OpenSprinkler Forums Hardware Questions water flow sensor and valve current sense Re: Re: water flow sensor and valve current sense

#26190

rhillman
Participant

Hi Ray, the concern about signal integrity is the rise time of 4ns that may ring quite a bit. Adjusting the frequency won’t help with the rise time or impedance mismatch, but if you haven’t observed any problems I may buy one and put a scope probe on it to see if my simulations match reality.

Thank you for the info on the relay, sounds great. As for current sensing – if we know the water flow rate is reasonable then the valve must be working. Flow rate is most important because I have a lot of area to cover and a busted pipe somewhere is important to fix quickly. I plan on having it check a certain flow rate for each valve and if it’s outside that range too low it would notify me, if too high it would notify and skip to the next valve.

I’ve observed the flow sensor connected to my cyberrain system and essentially when you turn on the valve you get a lot of water flowing until the line is full, and then it stabilizes once all the sprinklers have the air out. This could take up to 2 minutes in my case when you are dealing with longer /large pipes. So usually you can set how long it waits before it samples the flow rate.

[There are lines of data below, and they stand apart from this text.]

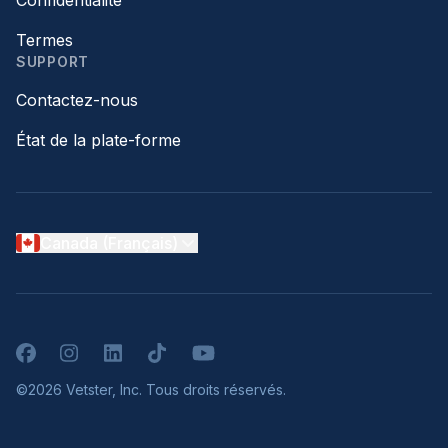
Confidentialité
Termes
SUPPORT
Contactez-nous
État de la plate-forme
Canada (Français)
Facebook
Instagram
LinkedIn
TikTok
YouTube
©2026 Vetster, Inc. Tous droits réservés.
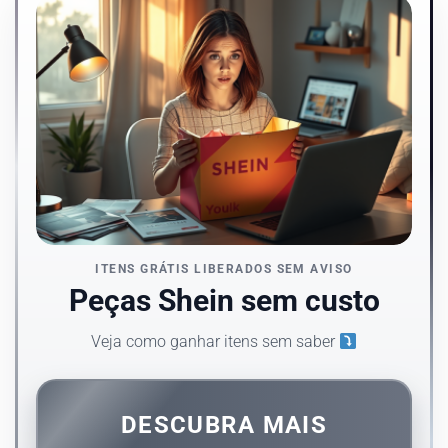
ITENS GRÁTIS LIBERADOS SEM AVISO
Peças Shein sem custo
Veja como ganhar itens sem saber
DESCUBRA MAIS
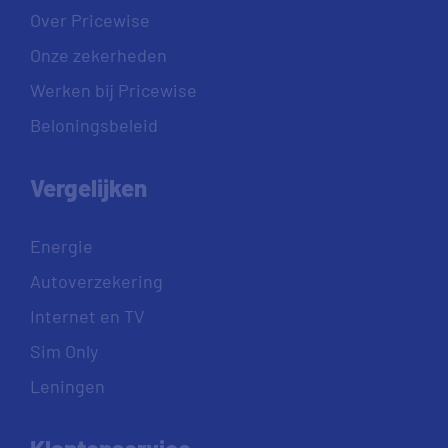
Over Pricewise
Onze zekerheden
Werken bij Pricewise
Beloningsbeleid
Vergelijken
Energie
Autoverzekering
Internet en TV
Sim Only
Leningen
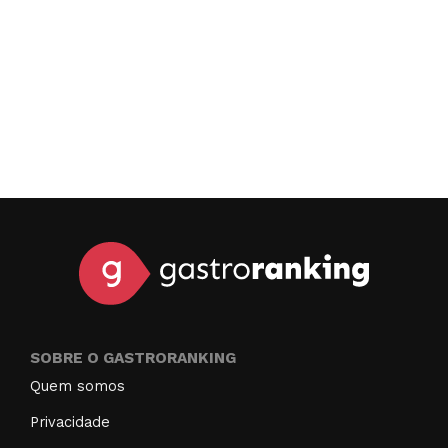
SOBRE O GASTRORANKING
Quem somos
Privacidade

Also the flow sensor is helpful when all the valves are off to let you know if you have a leak somewhere before the valves. I had a problem with one hose bib/faucet opening up full blast all night and it would have been nice for something to text/email me an alert if the water was on for more than a certain number of minutes while the valves are off.

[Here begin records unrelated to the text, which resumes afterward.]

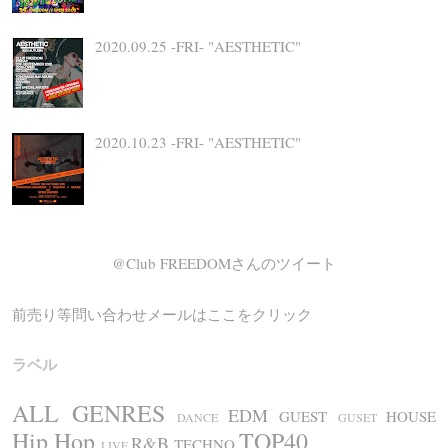
2020.09.25 -FRI- "AESTHETIC"
2020.10.23 -FRI- "AESTHETIC"
@Club FREEDOMさんのツイート
前売り等問い合わせメールはここをクリック
ラベル
ALL GENRES
EDM
GUEST
HOUSE
DANCE
GUSET
Hip Hop
TOP40
R&B
TECHNO
LIVE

For water conservation right now I’m exporting the reports from cyberrain and running a perl script to calculate how much water each zone uses and how much it costs per month, along with any deviation on flow rate compared to last month (in case a leak is starting to occur). I hope to integrate some of these features into your opensprinkler so it’s more automated and share if someone else is also interested.

Sorry for the long post – one more thing. Not sure if you considered perhaps having a second opensprinkler on the network that is a secondary along with a primary controller. So for example in my case I have two controller locations. It would be nice if one location was the primary with 32 valves, and the secondary location was another 32 valves. Then the secondary location could just take commands from the primary one in terms of open valve X etc. while the primary controller could run all the schedules and ‘control’ more than 32 valves. I suppose alternatively you could just run both opensprinklers separately instead of communicating together but this would allow a single schedule so you don’t have to worry about the two controllers watering at the same time and messing up the flow sensor readings etc (if they use the same flow sensor which mine do). Maybe not a lot of people wanting more than 32 zones or more controllers though…

Thanks for the reply and also for such a cool product. Looking forward to it!